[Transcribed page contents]
———

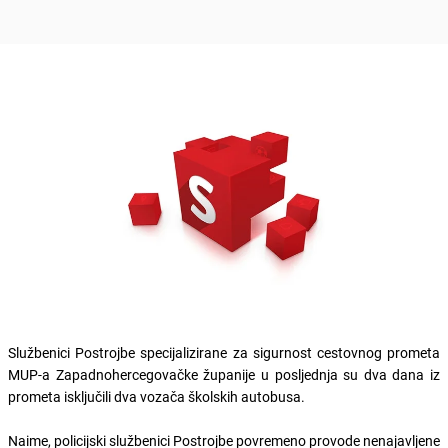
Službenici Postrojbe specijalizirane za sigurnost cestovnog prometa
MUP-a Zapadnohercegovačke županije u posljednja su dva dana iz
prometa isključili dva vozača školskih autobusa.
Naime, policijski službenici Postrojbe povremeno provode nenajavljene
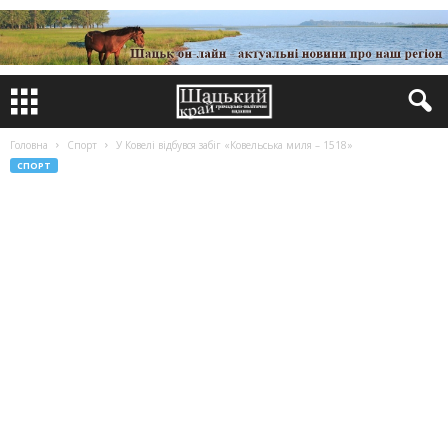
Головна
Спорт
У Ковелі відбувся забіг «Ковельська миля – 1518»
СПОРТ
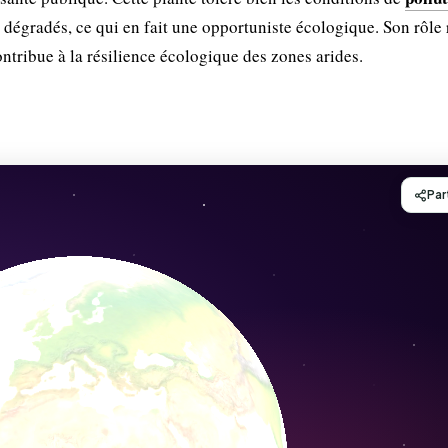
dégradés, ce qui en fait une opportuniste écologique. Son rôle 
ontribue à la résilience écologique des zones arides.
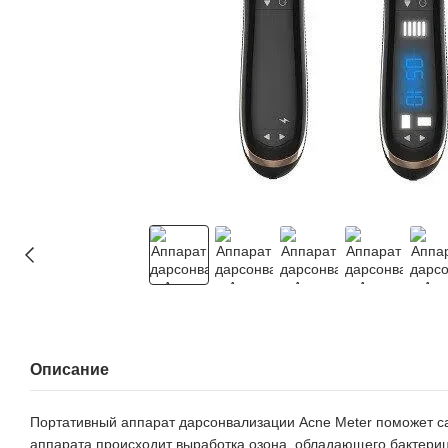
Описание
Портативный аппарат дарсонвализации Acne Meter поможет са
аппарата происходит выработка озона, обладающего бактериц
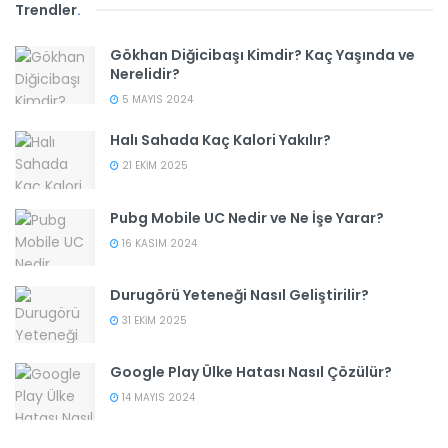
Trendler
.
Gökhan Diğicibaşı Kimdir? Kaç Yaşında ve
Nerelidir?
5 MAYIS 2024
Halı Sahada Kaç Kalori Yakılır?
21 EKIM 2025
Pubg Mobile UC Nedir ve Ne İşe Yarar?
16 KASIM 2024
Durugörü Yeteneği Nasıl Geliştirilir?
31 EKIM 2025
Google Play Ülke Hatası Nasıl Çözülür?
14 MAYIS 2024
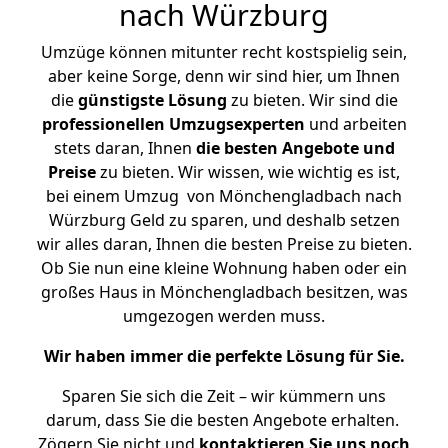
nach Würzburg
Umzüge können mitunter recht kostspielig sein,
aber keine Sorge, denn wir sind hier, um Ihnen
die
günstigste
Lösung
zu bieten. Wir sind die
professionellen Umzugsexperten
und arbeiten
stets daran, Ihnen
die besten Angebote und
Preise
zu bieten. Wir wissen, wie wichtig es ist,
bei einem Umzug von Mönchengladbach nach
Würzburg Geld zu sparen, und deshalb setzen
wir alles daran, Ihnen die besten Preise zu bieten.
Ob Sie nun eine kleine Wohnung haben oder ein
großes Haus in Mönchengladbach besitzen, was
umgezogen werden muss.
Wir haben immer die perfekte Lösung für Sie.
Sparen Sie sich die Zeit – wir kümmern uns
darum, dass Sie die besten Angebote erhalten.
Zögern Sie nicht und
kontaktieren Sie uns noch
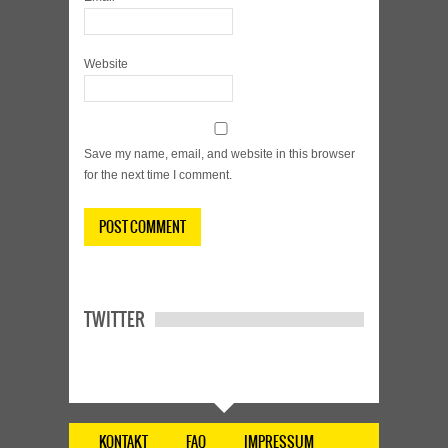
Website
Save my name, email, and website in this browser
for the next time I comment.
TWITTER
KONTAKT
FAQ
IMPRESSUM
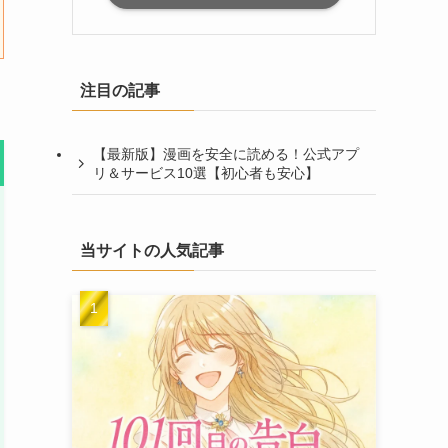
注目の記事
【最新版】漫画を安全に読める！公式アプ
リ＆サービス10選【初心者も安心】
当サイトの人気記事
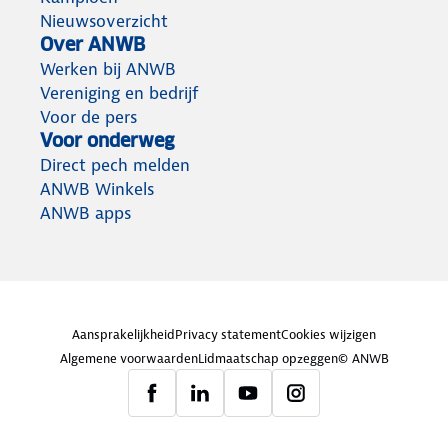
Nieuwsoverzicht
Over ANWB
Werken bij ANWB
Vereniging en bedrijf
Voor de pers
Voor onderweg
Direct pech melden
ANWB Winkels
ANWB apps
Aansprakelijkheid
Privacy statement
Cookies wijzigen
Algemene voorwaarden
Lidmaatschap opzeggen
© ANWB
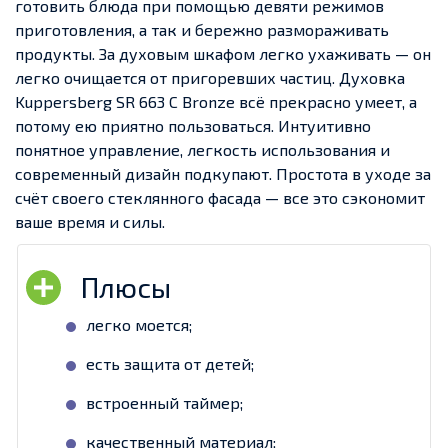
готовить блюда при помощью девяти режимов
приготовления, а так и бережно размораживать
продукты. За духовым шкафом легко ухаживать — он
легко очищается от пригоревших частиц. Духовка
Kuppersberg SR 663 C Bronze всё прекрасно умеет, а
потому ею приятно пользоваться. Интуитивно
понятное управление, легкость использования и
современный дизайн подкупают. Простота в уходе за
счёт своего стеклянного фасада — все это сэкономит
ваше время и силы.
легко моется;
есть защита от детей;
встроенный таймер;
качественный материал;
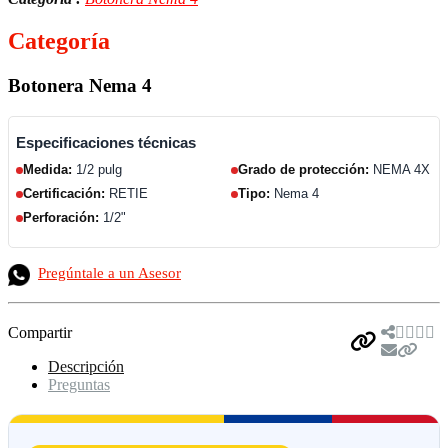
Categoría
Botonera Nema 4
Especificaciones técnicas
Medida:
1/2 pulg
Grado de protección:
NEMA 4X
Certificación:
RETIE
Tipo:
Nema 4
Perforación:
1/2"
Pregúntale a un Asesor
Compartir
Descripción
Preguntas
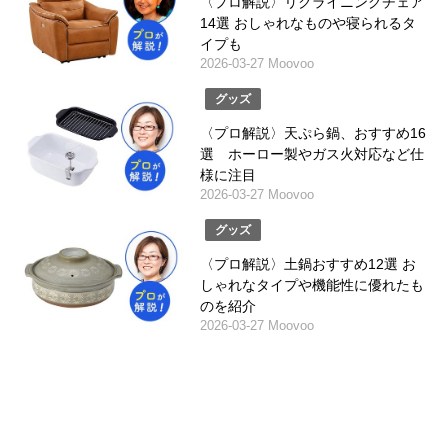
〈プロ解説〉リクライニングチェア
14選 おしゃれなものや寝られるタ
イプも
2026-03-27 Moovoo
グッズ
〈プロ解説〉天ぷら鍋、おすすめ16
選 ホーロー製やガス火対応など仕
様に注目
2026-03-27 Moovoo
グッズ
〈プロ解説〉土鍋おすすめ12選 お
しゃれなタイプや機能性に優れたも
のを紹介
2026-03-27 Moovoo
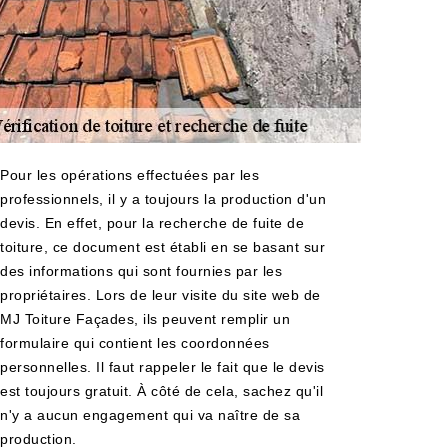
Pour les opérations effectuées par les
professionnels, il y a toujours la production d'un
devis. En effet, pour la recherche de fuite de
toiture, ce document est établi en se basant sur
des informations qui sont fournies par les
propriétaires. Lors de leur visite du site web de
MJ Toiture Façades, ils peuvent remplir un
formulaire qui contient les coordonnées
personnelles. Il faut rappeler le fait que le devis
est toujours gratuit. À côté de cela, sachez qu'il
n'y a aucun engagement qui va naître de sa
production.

———

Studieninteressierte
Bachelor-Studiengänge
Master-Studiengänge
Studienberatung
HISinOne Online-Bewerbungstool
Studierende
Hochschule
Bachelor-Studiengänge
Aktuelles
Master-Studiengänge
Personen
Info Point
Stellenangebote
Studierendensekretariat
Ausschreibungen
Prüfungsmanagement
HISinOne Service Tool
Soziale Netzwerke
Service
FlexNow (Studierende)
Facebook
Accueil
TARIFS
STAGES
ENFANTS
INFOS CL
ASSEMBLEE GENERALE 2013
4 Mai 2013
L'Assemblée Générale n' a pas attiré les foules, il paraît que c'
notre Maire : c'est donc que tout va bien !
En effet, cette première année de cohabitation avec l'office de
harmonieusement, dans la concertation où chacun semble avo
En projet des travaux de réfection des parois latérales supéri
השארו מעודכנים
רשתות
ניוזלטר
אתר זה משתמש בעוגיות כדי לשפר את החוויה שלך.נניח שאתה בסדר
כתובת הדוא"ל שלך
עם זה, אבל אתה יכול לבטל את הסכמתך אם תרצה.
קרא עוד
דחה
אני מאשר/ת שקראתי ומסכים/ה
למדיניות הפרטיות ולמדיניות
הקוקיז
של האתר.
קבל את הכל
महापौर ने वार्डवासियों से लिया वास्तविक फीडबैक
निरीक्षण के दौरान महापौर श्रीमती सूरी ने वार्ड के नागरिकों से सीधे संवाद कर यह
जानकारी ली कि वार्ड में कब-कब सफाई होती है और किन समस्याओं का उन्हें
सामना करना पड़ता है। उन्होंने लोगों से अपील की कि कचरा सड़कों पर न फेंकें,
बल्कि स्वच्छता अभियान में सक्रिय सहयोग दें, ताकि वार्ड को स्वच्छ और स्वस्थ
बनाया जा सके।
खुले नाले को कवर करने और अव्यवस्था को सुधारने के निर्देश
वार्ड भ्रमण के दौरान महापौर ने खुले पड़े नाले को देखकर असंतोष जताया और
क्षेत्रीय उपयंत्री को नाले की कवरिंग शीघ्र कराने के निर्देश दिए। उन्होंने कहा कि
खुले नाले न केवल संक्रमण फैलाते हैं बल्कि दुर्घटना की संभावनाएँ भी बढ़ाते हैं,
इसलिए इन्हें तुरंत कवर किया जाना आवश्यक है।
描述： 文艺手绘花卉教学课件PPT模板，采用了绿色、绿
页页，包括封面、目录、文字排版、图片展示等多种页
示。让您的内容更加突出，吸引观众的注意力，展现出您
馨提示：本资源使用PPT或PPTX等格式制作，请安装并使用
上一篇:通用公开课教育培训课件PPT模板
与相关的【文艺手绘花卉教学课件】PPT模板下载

———

* THE TASK
Above are the records; restate exactly the lines from the one containing "Službenici Postrojbe specijalizirane" through the one containing "zu bieten. Wir wissen, wie", keeping pictures out.

* ANSWER TO THE PROBLEM
Službenici Postrojbe specijalizirane za sigurnost cestovnog prometa
MUP-a Zapadnohercegovačke županije u posljednja su dva dana iz
prometa isključili dva vozača školskih autobusa.
Naime, policijski službenici Postrojbe povremeno provode nenajavljene
Головна
Спорт
У Ковелі відбувся забіг «Ковельська миля – 1518»
СПОРТ
dégradés, ce qui en fait une opportuniste écologique. Son rôle 
ontribue à la résilience écologique des zones arides.
Описание
Портативный аппарат дарсонвализации Acne Meter поможет са
аппарата происходит выработка озона, обладающего бактериц
Trendler
.
Gökhan Diğicibaşı Kimdir? Kaç Yaşında ve
Nerelidir?
5 MAYIS 2024
Halı Sahada Kaç Kalori Yakılır?
21 EKIM 2025
Pubg Mobile UC Nedir ve Ne İşe Yarar?
16 KASIM 2024
Durugörü Yeteneği Nasıl Geliştirilir?
31 EKIM 2025
Google Play Ülke Hatası Nasıl Çözülür?
14 MAYIS 2024
nach Würzburg
Umzüge können mitunter recht kostspielig sein,
aber keine Sorge, denn wir sind hier, um Ihnen
die
günstigste
Lösung
zu bieten. Wir sind die
professionellen Umzugsexperten
und arbeiten
stets daran, Ihnen
die besten Angebote und
Preise
zu bieten. Wir wissen, wie wichtig es ist,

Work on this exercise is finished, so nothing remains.